■ Assignment: Wherever the word "logo" shows up in the data, report the line it sits in.
Start of Block
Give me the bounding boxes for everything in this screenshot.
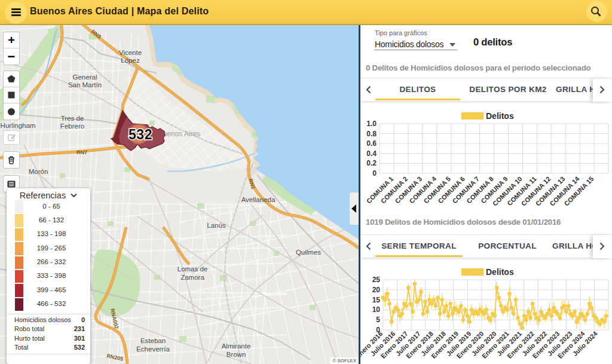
svg-text:Vicente: Vicente xyxy=(119,49,142,56)
svg-text:Tres de: Tres de xyxy=(61,115,84,122)
svg-text:Morón: Morón xyxy=(29,168,48,175)
svg-text:Echeverría: Echeverría xyxy=(136,345,170,353)
svg-text:0: 0 xyxy=(372,169,377,178)
svg-text:Lanús: Lanús xyxy=(207,222,226,229)
svg-text:Zamora: Zamora xyxy=(180,274,204,281)
svg-text:Esteban: Esteban xyxy=(140,337,166,344)
svg-text:López: López xyxy=(121,57,140,64)
svg-text:0.4: 0.4 xyxy=(366,149,377,158)
svg-text:RN7: RN7 xyxy=(76,149,87,155)
svg-text:Febrero: Febrero xyxy=(60,123,84,130)
svg-text:Hurlingham: Hurlingham xyxy=(1,122,36,129)
svg-text:Avellaneda: Avellaneda xyxy=(241,196,276,203)
svg-text:1.0: 1.0 xyxy=(366,120,377,128)
svg-text:15: 15 xyxy=(372,296,381,304)
svg-text:25: 25 xyxy=(372,276,381,284)
svg-text:0.2: 0.2 xyxy=(366,159,377,167)
svg-text:Delitos: Delitos xyxy=(486,267,514,277)
svg-text:0.6: 0.6 xyxy=(366,139,377,148)
svg-text:5: 5 xyxy=(376,316,380,324)
svg-text:Almirante: Almirante xyxy=(222,342,251,350)
svg-text:Quilmes: Quilmes xyxy=(296,249,321,256)
svg-text:Delitos: Delitos xyxy=(486,111,514,121)
svg-text:20: 20 xyxy=(372,286,381,294)
svg-text:© SOFLEX: © SOFLEX xyxy=(332,358,356,363)
svg-text:Lomas de: Lomas de xyxy=(178,265,208,273)
svg-text:San Martín: San Martín xyxy=(68,81,102,88)
svg-text:532: 532 xyxy=(128,127,152,142)
svg-text:General: General xyxy=(73,74,97,81)
svg-text:Brown: Brown xyxy=(227,351,246,358)
svg-text:0.8: 0.8 xyxy=(366,130,377,138)
svg-text:10: 10 xyxy=(372,305,381,314)
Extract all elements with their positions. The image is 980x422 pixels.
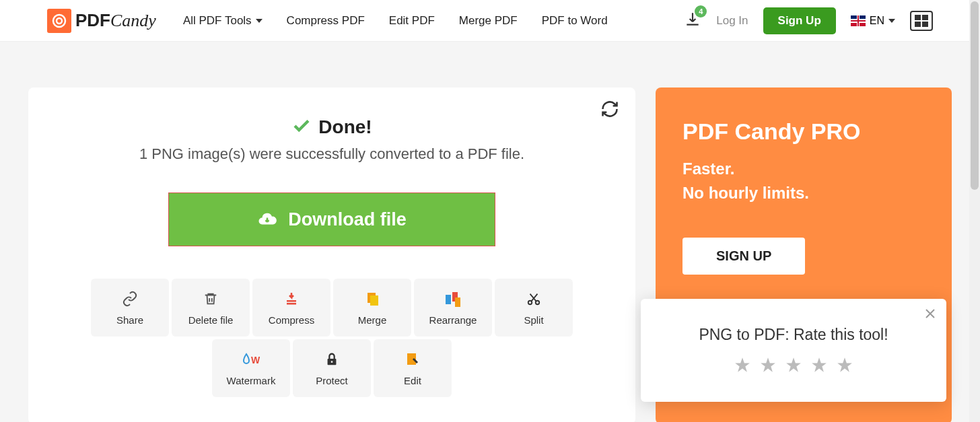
action-label: Compress	[269, 314, 314, 326]
reload-icon	[600, 100, 619, 118]
rate-prompt: PNG to PDF: Rate this tool!	[661, 326, 926, 344]
chevron-down-icon	[256, 19, 262, 23]
svg-text:W: W	[251, 355, 260, 365]
action-label: Delete file	[188, 314, 234, 326]
login-link[interactable]: Log In	[716, 14, 748, 28]
action-delete[interactable]: Delete file	[172, 279, 250, 337]
language-selector[interactable]: EN	[851, 15, 895, 27]
logo-text: PDFCandy	[75, 10, 156, 31]
logo[interactable]: PDFCandy	[47, 9, 156, 33]
action-merge[interactable]: Merge	[333, 279, 411, 337]
action-label: Split	[524, 314, 543, 326]
main-panel: Done! 1 PNG image(s) were successfully c…	[28, 87, 635, 422]
action-share[interactable]: Share	[91, 279, 169, 337]
promo-title: PDF Candy PRO	[682, 118, 925, 145]
star-1[interactable]	[734, 356, 751, 376]
scissors-icon	[526, 290, 541, 308]
signup-button[interactable]: Sign Up	[763, 7, 836, 34]
result-subtitle: 1 PNG image(s) were successfully convert…	[62, 145, 602, 163]
svg-rect-3	[922, 15, 928, 20]
svg-rect-10	[446, 295, 451, 304]
restart-button[interactable]	[600, 100, 619, 121]
download-button-label: Download file	[288, 209, 407, 230]
action-compress[interactable]: Compress	[252, 279, 330, 337]
download-file-button[interactable]: Download file	[168, 192, 495, 246]
svg-rect-9	[370, 295, 378, 306]
nav-compress[interactable]: Compress PDF	[287, 14, 365, 28]
nav-pdf-to-word[interactable]: PDF to Word	[542, 14, 608, 28]
svg-rect-6	[287, 300, 296, 302]
done-row: Done!	[62, 116, 602, 139]
rearrange-icon	[444, 290, 462, 308]
link-icon	[122, 290, 138, 308]
header: PDFCandy All PDF Tools Compress PDF Edit…	[0, 0, 980, 42]
cloud-download-icon	[257, 209, 277, 230]
lang-code: EN	[870, 15, 884, 27]
lock-icon	[324, 351, 339, 368]
action-rearrange[interactable]: Rearrange	[414, 279, 492, 337]
promo-line: Faster.	[682, 157, 925, 181]
windows-icon	[915, 15, 928, 27]
action-grid: Share Delete file Compress Merge Rearran…	[62, 279, 602, 397]
action-split[interactable]: Split	[495, 279, 573, 337]
scrollbar-thumb[interactable]	[971, 1, 979, 190]
nav-edit[interactable]: Edit PDF	[389, 14, 435, 28]
promo-signup-button[interactable]: SIGN UP	[682, 238, 805, 275]
action-label: Edit	[404, 375, 421, 386]
action-protect[interactable]: Protect	[293, 339, 371, 397]
action-label: Watermark	[227, 375, 276, 386]
header-right: 4 Log In Sign Up EN	[684, 7, 933, 34]
star-5[interactable]	[836, 356, 853, 376]
action-edit[interactable]: Edit	[374, 339, 452, 397]
svg-rect-5	[922, 22, 928, 27]
svg-point-17	[331, 361, 333, 363]
svg-point-1	[57, 18, 62, 24]
uk-flag-icon	[851, 15, 866, 26]
svg-rect-2	[915, 15, 921, 20]
compress-icon	[283, 290, 300, 308]
action-label: Protect	[316, 375, 348, 386]
rating-stars	[661, 356, 926, 376]
logo-icon	[47, 9, 71, 33]
chevron-down-icon	[888, 19, 895, 23]
close-button[interactable]	[925, 307, 936, 322]
star-3[interactable]	[785, 356, 802, 376]
downloads-badge: 4	[695, 5, 707, 17]
merge-icon	[364, 290, 380, 308]
svg-rect-12	[455, 297, 460, 307]
action-watermark[interactable]: W Watermark	[212, 339, 290, 397]
nav-merge[interactable]: Merge PDF	[459, 14, 518, 28]
close-icon	[925, 308, 936, 319]
done-heading: Done!	[318, 116, 372, 138]
check-icon	[291, 116, 312, 139]
svg-point-0	[53, 15, 65, 27]
nav: All PDF Tools Compress PDF Edit PDF Merg…	[183, 14, 684, 28]
edit-icon	[405, 351, 421, 368]
trash-icon	[203, 290, 218, 308]
desktop-app-button[interactable]	[910, 11, 933, 31]
vertical-scrollbar[interactable]	[969, 0, 980, 422]
action-label: Rearrange	[429, 314, 477, 326]
downloads-button[interactable]: 4	[684, 11, 701, 31]
svg-rect-4	[915, 22, 921, 27]
watermark-icon: W	[242, 351, 260, 368]
star-2[interactable]	[759, 356, 777, 376]
rate-popup: PNG to PDF: Rate this tool!	[641, 299, 946, 402]
action-label: Share	[116, 314, 143, 326]
promo-line: No hourly limits.	[682, 181, 925, 205]
svg-rect-7	[287, 303, 296, 305]
nav-all-tools[interactable]: All PDF Tools	[183, 14, 262, 28]
star-4[interactable]	[810, 356, 828, 376]
action-label: Merge	[358, 314, 387, 326]
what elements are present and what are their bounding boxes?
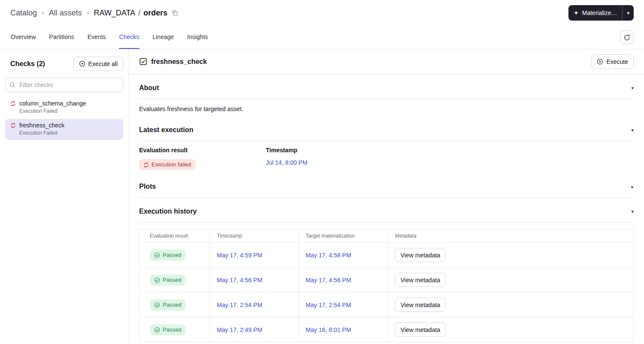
breadcrumb-all-assets[interactable]: All assets <box>49 9 82 18</box>
tab[interactable]: Insights <box>187 26 208 49</box>
result-cell: Passed <box>140 268 210 293</box>
evaluation-result-label: Evaluation result <box>139 147 266 154</box>
tab[interactable]: Partitions <box>49 26 74 49</box>
tab-label: Overview <box>11 33 36 40</box>
timestamp-field: Timestamp Jul 14, 8:00 PM <box>266 147 392 170</box>
topbar: Catalog › All assets › RAW_DATA / orders… <box>0 0 644 26</box>
passed-badge: Passed <box>150 250 185 261</box>
result-cell: Passed <box>140 243 210 268</box>
breadcrumb-path-separator: / <box>138 9 140 18</box>
column-header-metadata: Metadata <box>388 229 634 243</box>
view-metadata-button[interactable]: View metadata <box>395 323 446 337</box>
timestamp-cell: May 17, 2:54 PM <box>210 293 299 317</box>
tab-label: Lineage <box>152 33 174 40</box>
breadcrumb-separator-icon: › <box>42 9 44 17</box>
execution-history-table: Evaluation result Timestamp Target mater… <box>139 229 634 342</box>
check-name: freshness_check <box>19 122 64 129</box>
execution-history-heading: Execution history <box>139 207 197 216</box>
tab[interactable]: Checks <box>119 26 140 49</box>
target-materialization-link[interactable]: May 17, 4:58 PM <box>306 252 351 259</box>
checks-sidebar: Checks (2) Execute all <box>0 49 129 344</box>
filter-checks <box>5 78 123 92</box>
play-icon <box>597 58 603 65</box>
copy-icon[interactable] <box>172 10 178 16</box>
execute-all-button[interactable]: Execute all <box>73 57 123 71</box>
breadcrumb-separator-icon: › <box>87 9 89 17</box>
column-header-target-materialization: Target materialization <box>299 229 388 243</box>
execute-button[interactable]: Execute <box>591 54 634 69</box>
latest-execution-heading: Latest execution <box>139 125 193 135</box>
sections: About ▾ Evaluates freshness for targeted… <box>129 74 644 342</box>
latest-execution-section: Latest execution ▾ Evaluation result <box>139 116 634 173</box>
chevron-down-icon[interactable]: ▾ <box>631 209 634 214</box>
result-cell: Passed <box>140 293 210 317</box>
check-name: column_schema_change <box>19 100 86 107</box>
history-row: Passed May 17, 4:59 PM May 17, 4:58 PM <box>140 243 634 268</box>
breadcrumb-catalog[interactable]: Catalog <box>10 9 37 18</box>
execution-failed-icon <box>143 162 149 168</box>
tab[interactable]: Events <box>87 26 106 49</box>
metadata-cell: View metadata <box>388 268 634 293</box>
result-cell: Passed <box>140 317 210 342</box>
tab[interactable]: Overview <box>10 26 36 49</box>
view-metadata-button[interactable]: View metadata <box>395 248 446 262</box>
latest-timestamp-link[interactable]: Jul 14, 8:00 PM <box>266 159 307 166</box>
passed-badge-label: Passed <box>163 276 181 284</box>
about-heading: About <box>139 83 159 93</box>
execution-history-section-header[interactable]: Execution history ▾ <box>139 198 634 223</box>
target-materialization-link[interactable]: May 17, 4:56 PM <box>306 277 351 284</box>
target-materialization-cell: May 17, 4:56 PM <box>299 268 388 293</box>
refresh-button[interactable] <box>620 30 634 44</box>
tabs: Overview Partitions Events Checks Lineag… <box>10 26 208 49</box>
check-list-item[interactable]: freshness_check Execution Failed <box>5 119 123 140</box>
check-list: column_schema_change Execution Failed <box>5 97 123 140</box>
breadcrumb-asset-group[interactable]: RAW_DATA <box>94 9 135 18</box>
about-body: Evaluates freshness for targeted asset. <box>139 106 634 113</box>
metadata-cell: View metadata <box>388 317 634 342</box>
passed-badge: Passed <box>150 275 185 286</box>
check-list-item[interactable]: column_schema_change Execution Failed <box>5 97 123 118</box>
target-materialization-link[interactable]: May 17, 2:54 PM <box>306 302 351 308</box>
sidebar-header: Checks (2) Execute all <box>5 57 123 71</box>
about-section-header[interactable]: About ▾ <box>139 74 634 99</box>
chevron-right-icon[interactable]: ▸ <box>631 184 634 190</box>
materialize-label: Materialize… <box>582 9 617 16</box>
tab[interactable]: Lineage <box>152 26 174 49</box>
materialize-dropdown-button[interactable]: ▾ <box>623 5 634 21</box>
timestamp-cell: May 17, 2:49 PM <box>210 317 299 342</box>
chevron-down-icon[interactable]: ▾ <box>631 85 634 91</box>
breadcrumb: Catalog › All assets › RAW_DATA / orders <box>10 9 178 18</box>
target-materialization-cell: May 17, 4:58 PM <box>299 243 388 268</box>
timestamp-label: Timestamp <box>266 147 392 154</box>
target-materialization-link[interactable]: May 16, 8:01 PM <box>306 326 351 333</box>
check-name-row: freshness_check <box>10 122 118 129</box>
materialize-button[interactable]: ✦ Materialize… <box>568 5 622 21</box>
about-section: About ▾ Evaluates freshness for targeted… <box>139 74 634 113</box>
passed-badge-label: Passed <box>163 251 181 259</box>
execution-timestamp-link[interactable]: May 17, 2:49 PM <box>217 326 262 333</box>
latest-execution-section-header[interactable]: Latest execution ▾ <box>139 116 634 141</box>
view-metadata-button[interactable]: View metadata <box>395 273 446 287</box>
plots-section-header[interactable]: Plots ▸ <box>139 173 634 198</box>
timestamp-cell: May 17, 4:56 PM <box>210 268 299 293</box>
evaluation-result-field: Evaluation result Execution failed <box>139 147 266 170</box>
check-detail-header: freshness_check Execute <box>129 49 644 74</box>
chevron-down-icon[interactable]: ▾ <box>631 127 634 133</box>
content: Checks (2) Execute all <box>0 49 644 344</box>
filter-checks-input[interactable] <box>5 78 123 92</box>
table-header-row: Evaluation result Timestamp Target mater… <box>140 229 634 243</box>
metadata-cell: View metadata <box>388 243 634 268</box>
execution-timestamp-link[interactable]: May 17, 4:56 PM <box>217 277 262 284</box>
plots-section: Plots ▸ <box>139 173 634 198</box>
execution-timestamp-link[interactable]: May 17, 2:54 PM <box>217 302 262 308</box>
execution-timestamp-link[interactable]: May 17, 4:59 PM <box>217 252 262 259</box>
app-root: Catalog › All assets › RAW_DATA / orders… <box>0 0 644 344</box>
tab-label: Insights <box>187 33 208 40</box>
check-circle-icon <box>154 302 160 308</box>
tab-label: Checks <box>119 33 140 40</box>
table-body: Passed May 17, 4:59 PM May 17, 4:58 PM <box>140 243 634 342</box>
check-title: freshness_check <box>151 58 207 66</box>
tab-bar: Overview Partitions Events Checks Lineag… <box>0 26 644 49</box>
check-failed-icon <box>10 101 16 106</box>
view-metadata-button[interactable]: View metadata <box>395 298 446 312</box>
End of Block
■ Problem solution:
logo-text: PDFCandy	[75, 10, 156, 31]
logo[interactable]: PDFCandy	[47, 9, 156, 33]
logo-icon	[47, 9, 71, 33]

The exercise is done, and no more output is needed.